Trailed by the Treasury with some fanfare, green industries in the north-east of Scotland are set to benefit from the Budget.
Mr Sunak has committed £27 million for the Aberdeen Energy Transition Zone, a first step in delivering on the Government’s promise for a sector deal for the oil and gas industry, in a bid to “transform” north-east Scotland into a globally competitive hub for cleaner energies such as offshore wind and hydrogen.
Meanwhile, sectors such as infrastructure, aerospace, digital and tourism in certain areas of Scotland have seen £25.8m of earmarked funding accelerated to be delivered over ten rather than 15 years.
The Ayrshire, Argyll and Bute, and Falkirk Growth Deals are to be “reprofiled” as they are delivered collaboratively with the Scottish Government through regional partnerships led by local authorities.
A further £5m in funding will go towards the Global Underwater Hub in Aberdeen.
However, while many of these measures will come as welcome relief amid an unprecedented financial situation for many individuals and businesses, it is expected Mr Sunak may freeze any planned rise to the tax-free personal allowance.
Currently £12,500, reports have claimed the Chancellor is considering three years of freezes to help pay for the coronavirus measures, in a move which could save the Treasury £6bn.
The third sector is lobbying to ensure that Social Investment Tax Relief (SITR) is saved in the Budget, with some fearing that it may be quietly scrapped.
Launched in 2014, the initiative has raised nearly £2.7m across 16 organisations.
Scotland is one of the areas which has used the initiative most, with the majority of the recipients of the benefit being based in isolated communities or areas of deprivation north of the border, or in the Midlands and South West of England.

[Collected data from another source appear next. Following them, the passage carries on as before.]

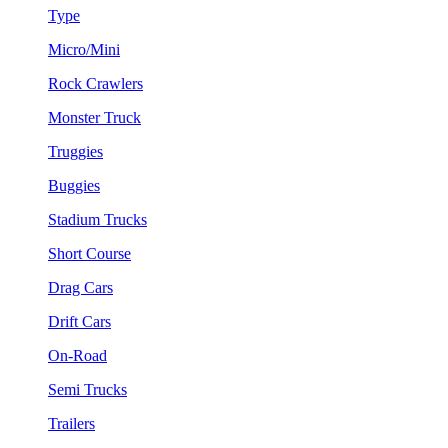
Type
Micro/Mini
Rock Crawlers
Monster Truck
Truggies
Buggies
Stadium Trucks
Short Course
Drag Cars
Drift Cars
On-Road
Semi Trucks
Trailers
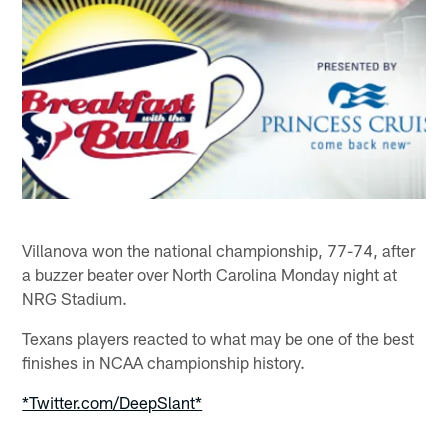
Villanova won the national championship, 77-74, after
a buzzer beater over North Carolina Monday night at
NRG Stadium.
Texans players reacted to what may be one of the best
finishes in NCAA championship history.
*Twitter.com/DeepSlant*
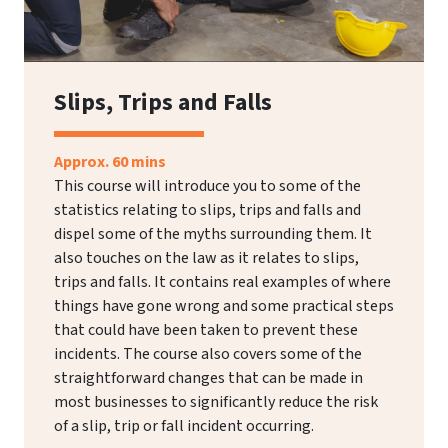
Slips, Trips and Falls
Approx. 60 mins
This course will introduce you to some of the
statistics relating to slips, trips and falls and
dispel some of the myths surrounding them. It
also touches on the law as it relates to slips,
trips and falls. It contains real examples of where
things have gone wrong and some practical steps
that could have been taken to prevent these
incidents. The course also covers some of the
straightforward changes that can be made in
most businesses to significantly reduce the risk
of a slip, trip or fall incident occurring.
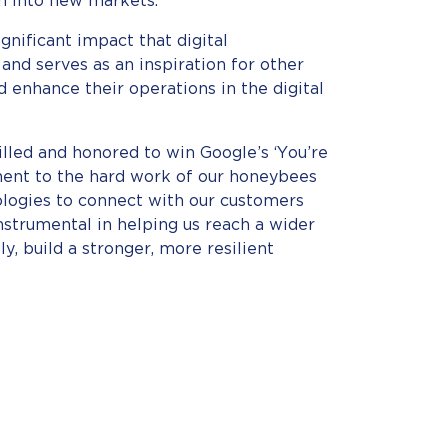
 into new markets.
ignificant impact that digital
 and serves as an inspiration for other
d enhance their operations in the digital
rilled and honored to win Google’s ‘You’re
ament to the hard work of our honeybees
logies to connect with our customers
nstrumental in helping us reach a wider
y, build a stronger, more resilient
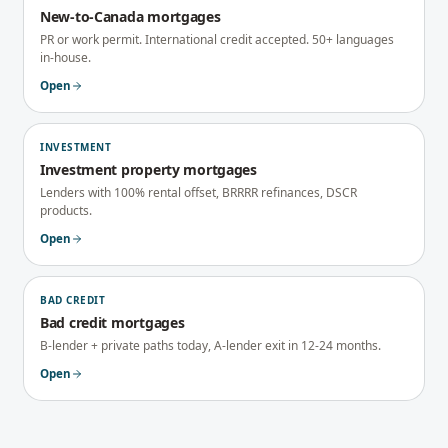
New-to-Canada mortgages
PR or work permit. International credit accepted. 50+ languages
in-house.
Open
INVESTMENT
Investment property mortgages
Lenders with 100% rental offset, BRRRR refinances, DSCR
products.
Open
BAD CREDIT
Bad credit mortgages
B-lender + private paths today, A-lender exit in 12-24 months.
Open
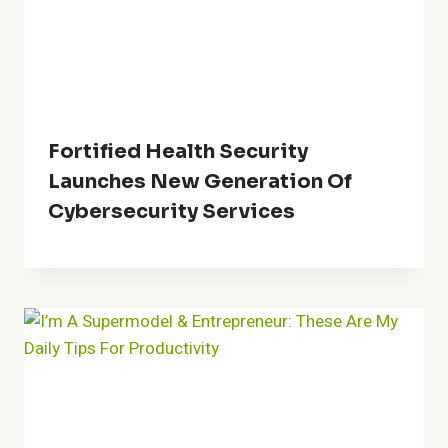
Fortified Health Security
Launches New Generation Of
Cybersecurity Services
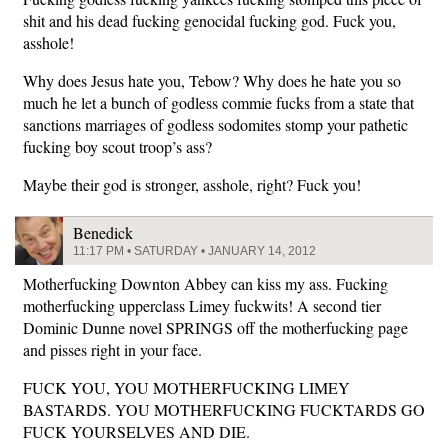
shit and his dead fucking genocidal fucking god. Fuck you,
asshole!
Why does Jesus hate you, Tebow? Why does he hate you so
much he let a bunch of godless commie fucks from a state that
sanctions marriages of godless sodomites stomp your pathetic
fucking boy scout troop’s ass?
Maybe their god is stronger, asshole, right? Fuck you!
Benedick
11:17 PM • SATURDAY • JANUARY 14, 2012
Motherfucking Downton Abbey can kiss my ass. Fucking
motherfucking upperclass Limey fuckwits! A second tier
Dominic Dunne novel SPRINGS off the motherfucking page
and pisses right in your face.
FUCK YOU, YOU MOTHERFUCKING LIMEY
BASTARDS. YOU MOTHERFUCKING FUCKTARDS GO
FUCK YOURSELVES AND DIE.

The scheme allows investors in charitable businesses tax relief on shares they buy or money they lend the enterprise.
Melanie Mills, senior director of social sector engagement at investment firm Big Society Capital, has warned the country is in danger of “sleepwalking into the Government quietly getting rid of SITR in the Budget, pointing out that many organisations which have used the relief deliver critical services during the pandemic.